Huey Pierce Long (August 30, 1893 - September 10, 1935) was an American politician; he was governor of Louisiana (1928-1932), Senator (1932-1935) and a presidential hopeful before his murder.

"Every man a king, but no one wears a crown" Huey P. Long, 1928


Huey P. Long
Photo provided by wikipedia.org

Huey Piece Long was born in Winnfield, Louisiana into a large farming family. He attended local schools before leaving in 1910 and becoming a salesman.

He then attended the University of Oklahoma and Tulane University, passing the bar exam in 1915. He practiced law in Shreveport and specialised in compensation suits. He was elected chaiman of the Louisiana Railroad Commission in 1918. That body was renamed the Public Service Commission in 1921.

In the 1920s he was one of the early adopters of radio for political campaigning and also took to always wearing a white linen suit in public.

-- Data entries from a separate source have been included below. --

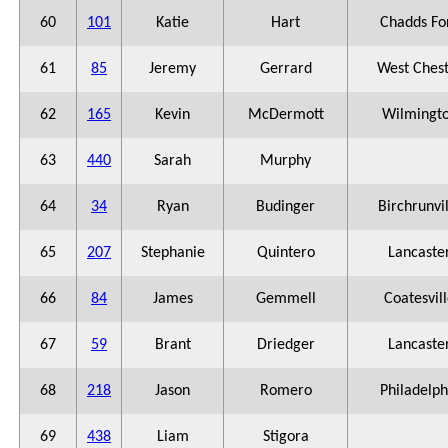
60
101
Katie
Hart
Chadds Fo
61
85
Jeremy
Gerrard
West Ches
62
165
Kevin
McDermott
Wilmingt
63
440
Sarah
Murphy
64
34
Ryan
Budinger
Birchrunvi
65
207
Stephanie
Quintero
Lancaste
66
84
James
Gemmell
Coatesvil
67
59
Brant
Driedger
Lancaste
68
218
Jason
Romero
Philadelph
69
438
Liam
Stigora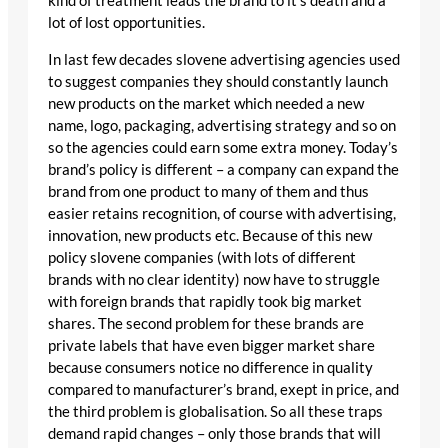
kind of treatment leads the brand to it’s death and a
lot of lost opportunities.
In last few decades slovene advertising agencies used
to suggest companies they should constantly launch
new products on the market which needed a new
name, logo, packaging, advertising strategy and so on
so the agencies could earn some extra money. Today’s
brand’s policy is different – a company can expand the
brand from one product to many of them and thus
easier retains recognition, of course with advertising,
innovation, new products etc. Because of this new
policy slovene companies (with lots of different
brands with no clear identity) now have to struggle
with foreign brands that rapidly took big market
shares. The second problem for these brands are
private labels that have even bigger market share
because consumers notice no difference in quality
compared to manufacturer’s brand, exept in price, and
the third problem is globalisation. So all these traps
demand rapid changes – only those brands that will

He ran for governor of Louisiana in 1924 but failed, although he was re-elected to the Public Service Commission. However, in 1928 he was elected governor, campaigning under the slogan of "every man a king, but no one wears a crown". Long took the nickname Kingfish after a character on the popular Amos & Andy radio program.

Once in office Long financed a wide-ranging program of public works; over 12,000 miles of road were paved and education funding was greatly increased.

The program was financed by increased taxes on the rich and on big business. Long was determined to have his own way and, bypassing the state legislature, he put considerable effort into ensuring that his own people controlled every level of the state political system.

His efforts in Louisiana were the subject of an IRS investigation; he had increased annual state government expenditure three-fold and the state debt over ten-fold.

In 1929 he survived an attempt to have him impeached. It was often alleged that Long had abused his power to the point where he had become a dictator of sorts; his consolidation of power was quite unprecedented.

In 1930 he was elected to the United States Senate. He went to Washington in 1932 after having ensured that O.K. Allen was elected to replace him as governor.

Long continued to be in effective control of Louisiana while he was a senator. Though he had no constitutional authority to do so, he continued to draft and press bills through the Lousiana legislature, which remained controlled by his supporters. He was vigorous in his efforts to try to combat the damages of the Great Depression.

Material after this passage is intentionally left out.